People ex rel. Pixley v. Pond

Paterson, J.

— This is an application for a writ of mandate to compel the respondents — the registrar and board of election commissioners — to count the votes in certain precincts of the city and county of San Francisco, alleged to have been cast for candidates to fill the office of supervisor for the first board of supervisors, and also those cast for candidates for the office of police commissioner. The first twelve petitioners named herein were candidates for the office of supervisor, and the last three named were candidates for the office of police commissioner. It is alleged that every one of the petitioners received about fifteen hundred votes, and was elected to the office for which he was a candidate, there being no opposing candidate; and petitioners ask that the respondents be required, after counting the votes, to declare the result, and to issue certificates of election accordingly.

*143The questions argued by counsel for petitioners are not new. They may not have been presented so forcibly or with as great perspicuity before, but they have been determined adversely to the contentions of the petitioners, after careful consideration of the constitutional and statutory provisions germane to the subject, and we feel constrained to adhere to the construction heretofore adopted. The contention of petitioners who claim to have been elected as members of the first board of supervisors has been settled adversely to them by the decisions in Desmond v. Dunn, 55 Cal. 248, 249, and People v. Board of Election Commissioners, 2 West Coast Rep. 366; and the claim of the others, by the decisions in Staude v. Board of Election Commissioners, 61 Cal. 313; Heinlen v. Sullivan, 64 Cal. 378; and Peoples.
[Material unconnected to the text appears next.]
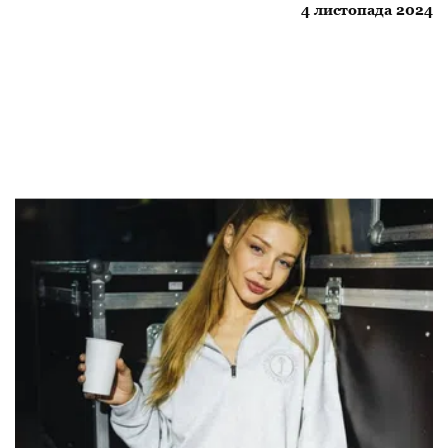
4 листопада 2024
Hammond, 66 Cal. 655. The effect which a decision overruling those cases would have upon municipal proceedings for over ten years past is so apparent, that it is unnecessary for us to point out the reason why we should adhere to the decisions referred to,— at least so far as the board of supervisors is concerned,— even though we should believe that they were based upon an erroneous construction of the provisions involved. And although the rule applies with less force to the case of the police commissioners, no good reason has been shown why the decisions heretofore rendered should be departed from. If the principle is wrong, or the system works unsatisfactorily, the remedy remains with the people.

Writ denied.

Harrison, J., De Haven, J., Garoutte, J., McFarland, J., and Beatty, C. J., concurred.